FBI turns troubled into triumph with Sentinel system

The FBI entered rarified air July 1. The bureau successfully launched to 30,000 users its Sentinel case management system, making it one of the few agencies to complete a large-scale technology program.

But Sentinel didn’t come without its problems. It took the FBI nearly seven years to develop the system, missing its initial deadline by almost three years and having to take over the direct management of the program from its main integrator contractor, Lockheed Martin, in 2010.

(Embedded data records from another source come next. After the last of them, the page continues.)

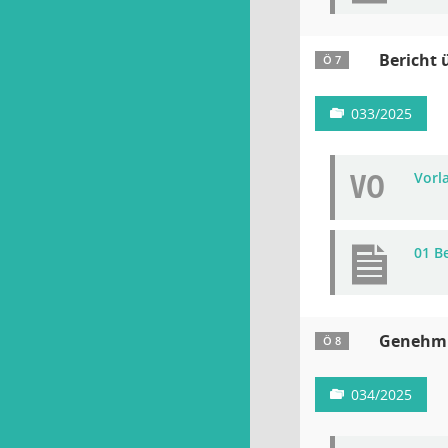
Bericht 
Ö 7
033/2025
VO
Vorla
01 B
Genehmi
Ö 8
034/2025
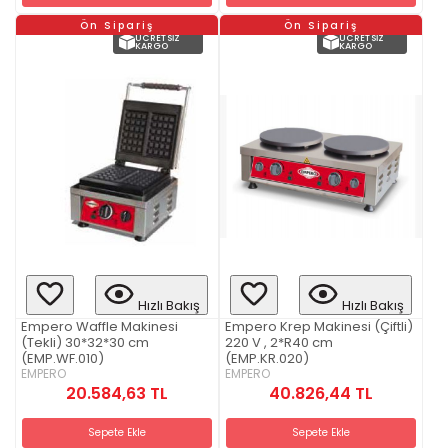
Ön Sipariş
Ön Sipariş
ÜCRETSIZ
ÜCRETSIZ
KARGO
KARGO
Hızlı Bakış
Hızlı Bakış
Empero Waffle Makinesi
Empero Krep Makinesi (Çiftli)
(Tekli) 30*32*30 cm
220 V , 2*R40 cm
(EMP.WF.010)
(EMP.KR.020)
EMPERO
EMPERO
20.584,63 TL
40.826,44 TL
Sepete Ekle
Sepete Ekle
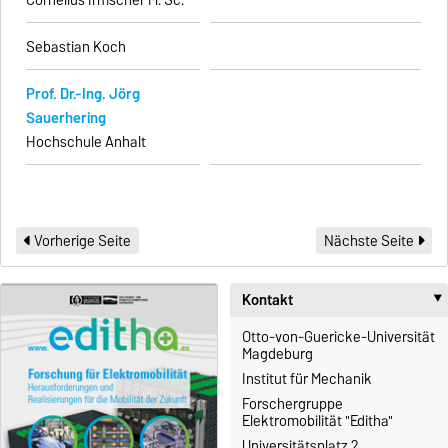
Cornelius Irmscher M. Sc.
Sebastian Koch
Prof. Dr.-Ing. Jörg
Sauerhering
Hochschule Anhalt
Vorherige Seite
Nächste Seite
Kontakt
Otto-von-Guericke-Universität
Magdeburg
Institut für Mechanik
Forschergruppe
Elektromobilität "Editha"
Universitätsplatz 2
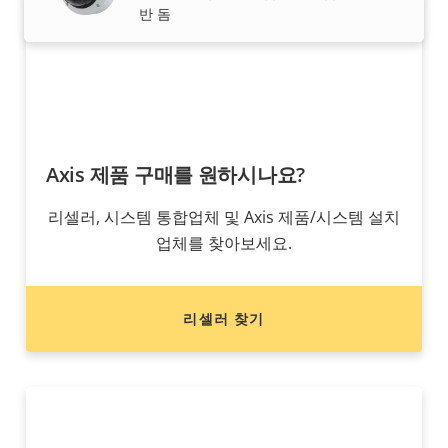
반 돔
Axis 제품 구매를 원하시나요?
리셀러, 시스템 통합업체 및 Axis 제품/시스템 설치
업체를 찾아보세요.
리셀러 찾기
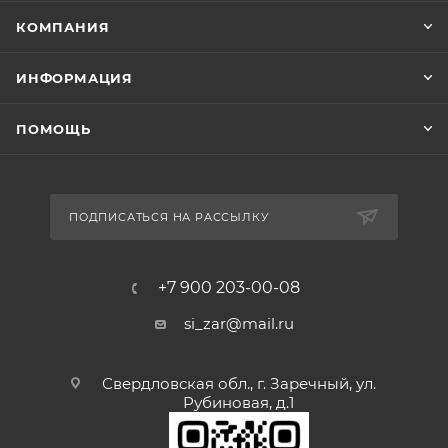
КОМПАНИЯ
ИНФОРМАЦИЯ
ПОМОЩЬ
ПОДПИСАТЬСЯ НА РАССЫЛКУ
+7 900 203-00-08
si_zar@mail.ru
Свердловская обл., г. Заречный, ул.
Рубиновая, д.1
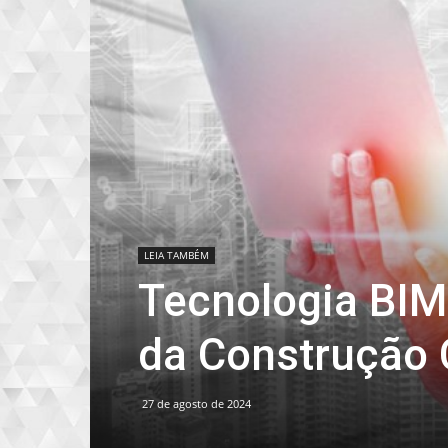
LEIA TAMBÉM
Tecnologia BIM
da Construção C
27 de agosto de 2024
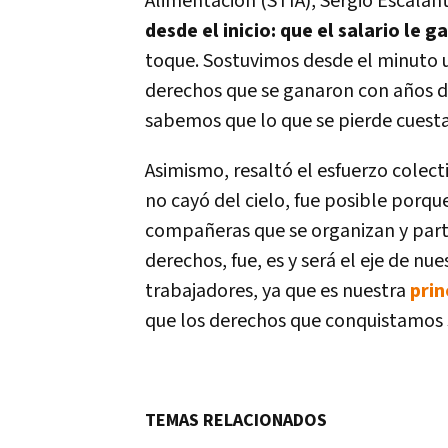
Alimentación (STIA), Sergio Escalant
desde el inicio: que el salario le g
toque. Sostuvimos desde el minuto u
derechos que se ganaron con años de
sabemos que lo que se pierde cuest
Asimismo, resaltó el esfuerzo colect
no cayó del cielo, fue posible porq
compañeras que se organizan y partic
derechos, fue, es y será el eje de nue
trabajadores, ya que es nuestra
prin
que los derechos que conquistamos
TEMAS RELACIONADOS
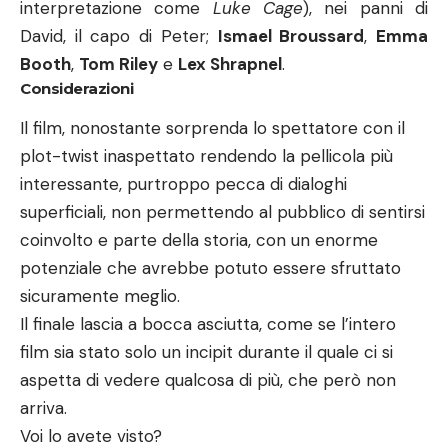
interpretazione come
Luke Cage
), nei panni di
David, il capo di Peter;
Ismael Broussard
,
Emma
Booth
,
Tom Riley
e
Lex Shrapnel
.
Considerazioni
Il film, nonostante sorprenda lo spettatore con il
plot-twist inaspettato rendendo la pellicola più
interessante, purtroppo pecca di dialoghi
superficiali, non permettendo al pubblico di sentirsi
coinvolto e parte della storia, con un enorme
potenziale che avrebbe potuto essere sfruttato
sicuramente meglio.
Il finale lascia a bocca asciutta, come se l’intero
film sia stato solo un incipit durante il quale ci si
aspetta di vedere qualcosa di più, che però non
arriva.
Voi lo avete visto?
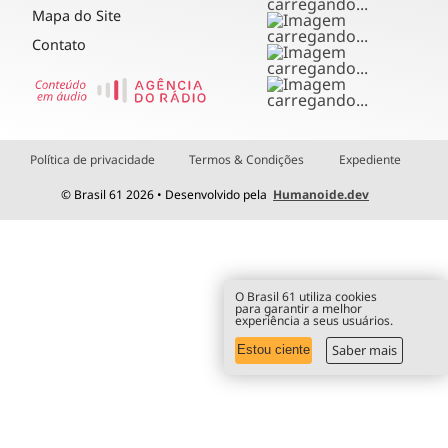
Mapa do Site
Contato
Política de privacidade
Termos & Condições
Expediente
© Brasil 61 2026 • Desenvolvido pela
Humanoide.dev
O Brasil 61 utiliza cookies
para garantir a melhor
experiência a seus usuários.
Saber mais
Estou ciente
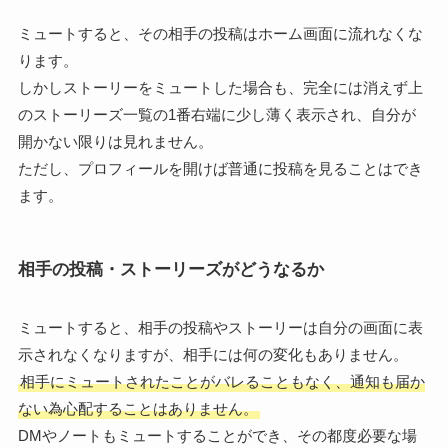
ミュートすると、その相手の投稿はホーム画面に流れなくな
ります。
しかしストーリーをミュートした場合も、完全には消えず上
のストーリーズ一覧の1番右端に少し薄く表示され、自分が
開かない限りは見れません。
ただし、プロフィールを開けば普通に投稿を見ることはでき
ます。
相手の投稿・ストーリーズがどうなるか
ミュートすると、相手の投稿やストーリーは自分の画面に表
示されなくなりますが、相手には何の変化もありません。
相手にミュートされたことがバレることもなく、通知も届か
ない為心配することはありません。
DMやノートもミュートすることができ、その都度必要な場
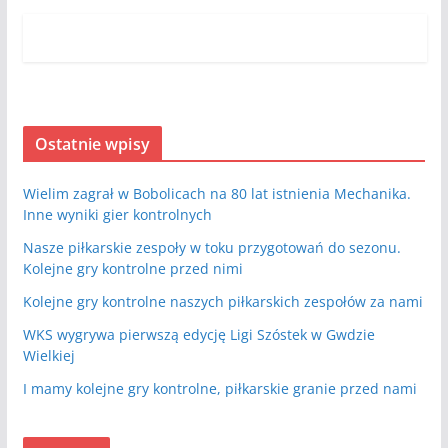
Ostatnie wpisy
Wielim zagrał w Bobolicach na 80 lat istnienia Mechanika.
Inne wyniki gier kontrolnych
Nasze piłkarskie zespoły w toku przygotowań do sezonu.
Kolejne gry kontrolne przed nimi
Kolejne gry kontrolne naszych piłkarskich zespołów za nami
WKS wygrywa pierwszą edycję Ligi Szóstek w Gwdzie
Wielkiej
I mamy kolejne gry kontrolne, piłkarskie granie przed nami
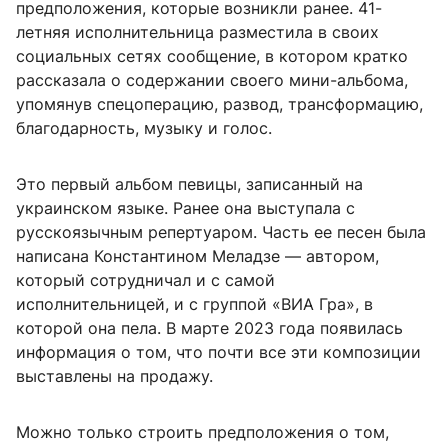
предположения, которые возникли ранее. 41-
летняя исполнительница разместила в своих
социальных сетях сообщение, в котором кратко
рассказала о содержании своего мини-альбома,
упомянув спецоперацию, развод, трансформацию,
благодарность, музыку и голос.
Это первый альбом певицы, записанный на
украинском языке. Ранее она выступала с
русскоязычным репертуаром. Часть ее песен была
написана Константином Меладзе — автором,
который сотрудничал и с самой
исполнительницей, и с группой «ВИА Гра», в
которой она пела. В марте 2023 года появилась
информация о том, что почти все эти композиции
выставлены на продажу.
Можно только строить предположения о том,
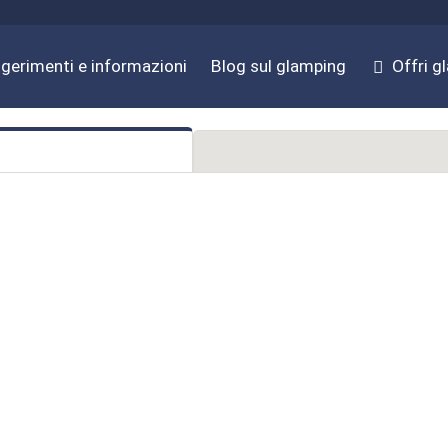
gerimenti e informazioni
Blog sul glamping
Offri g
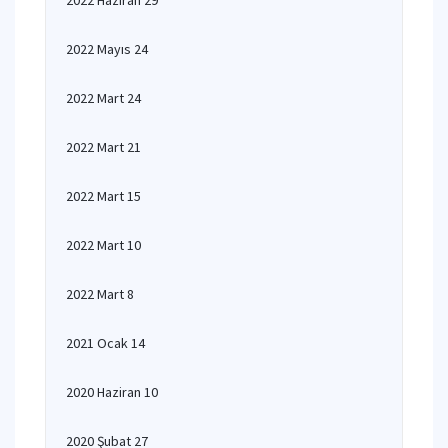
2022 Haziran 29
2022 Mayıs 24
2022 Mart 24
2022 Mart 21
2022 Mart 15
2022 Mart 10
2022 Mart 8
2021 Ocak 14
2020 Haziran 10
2020 Şubat 27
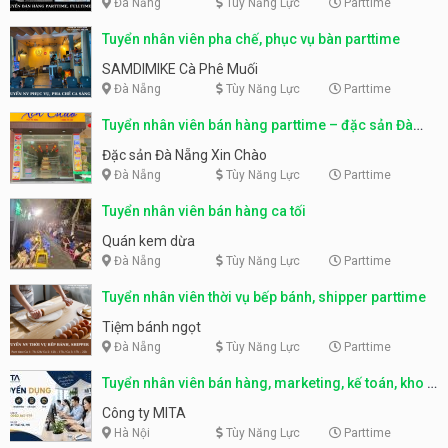
Đà Nẵng
Tùy Năng Lực
Parttime
Tuyển nhân viên pha chế, phục vụ bàn parttime
SAMDIMIKE Cà Phê Muối
Đà Nẵng
Tùy Năng Lực
Parttime
Tuyển nhân viên bán hàng parttime – đặc sản Đà
Nẵng
Đặc sản Đà Nẵng Xin Chào
Đà Nẵng
Tùy Năng Lực
Parttime
Tuyển nhân viên bán hàng ca tối
Quán kem dừa
Đà Nẵng
Tùy Năng Lực
Parttime
Tuyển nhân viên thời vụ bếp bánh, shipper parttime
Tiệm bánh ngọt
Đà Nẵng
Tùy Năng Lực
Parttime
Tuyển nhân viên bán hàng, marketing, kế toán, kho –
parttime, fulltime
Công ty MITA
Hà Nội
Tùy Năng Lực
Parttime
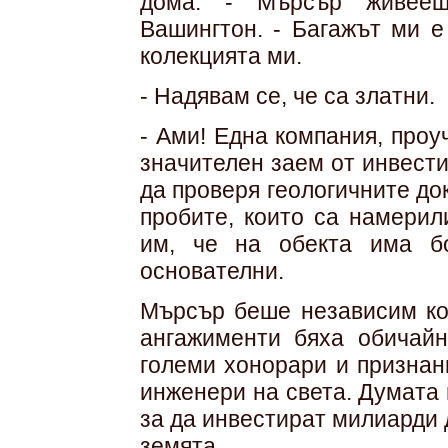
дома. - Мърсър живееш
Вашингтон. - Багажът ми е
колекцията ми.
- Надявам се, че са златни.
- Ами! Една компания, про
значителен заем от инвест
да проверя геологичните до
пробите, които са намерил
им, че на обекта има б
основателни.
Мърсър беше независим ко
ангажименти бяха обичай
големи хонорари и признан
инженери на света. Думата
за да инвестират милиарди 
земята.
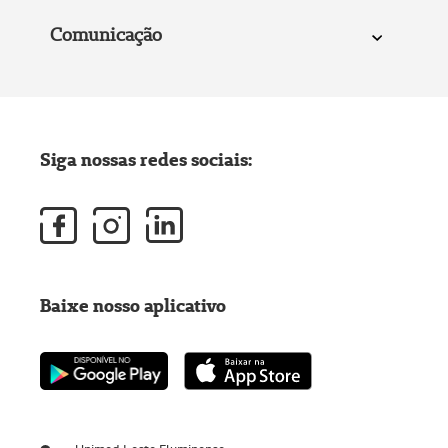
Comunicação
Siga nossas redes sociais:
Baixe nosso aplicativo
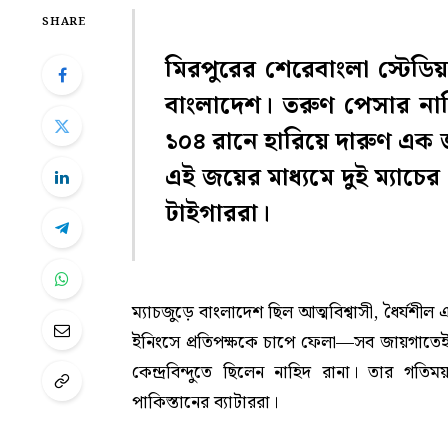
SHARE
মিরপুরের শেরেবাংলা স্টেড
বাংলাদেশ। তরুণ পেসার নাহিদ
১০৪ রানে হারিয়ে দারুণ এক 
এই জয়ের মাধ্যমে দুই ম্যাচে
টাইগাররা।
ম্যাচজুড়ে বাংলাদেশ ছিল আত্মবিশ্বাসী, ধৈর্যশী
ইনিংসে প্রতিপক্ষকে চাপে ফেলা—সব জায়গাতে
কেন্দ্রবিন্দুতে ছিলেন নাহিদ রানা। তার গ
পাকিস্তানের ব্যাটাররা।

“I believe this is a big win for the FBI,” said Jeff Johnson, the bureau’s chief technology officer, in an interview with Federal News Radio. “Sentinel makes the real transition from a paper-based case management system with all of the limitations of paper and the physical world and really leapfrogs the FBI into a modern, electronic case management system, allowing the information and valuable content of the FBI to be available anywhere in the world, effectively immediately.”

Three agents first dreamed up a modern, electronic case-management system in the mid-2000s to replace their paper-based system. The FBI awarded Lockheed Martin a $305 million contract in March 2006 as a major part of the estimated $425 million development effort. The program immediately ran into complications and the agency rebaselined the total cost, which rose to $451 million in 2007.

Sentinel replaces a “green” screen system that relied mainly on paper documents and took users — which include agents, analysts and support personnel — hours, if not days, to complete the workflow process.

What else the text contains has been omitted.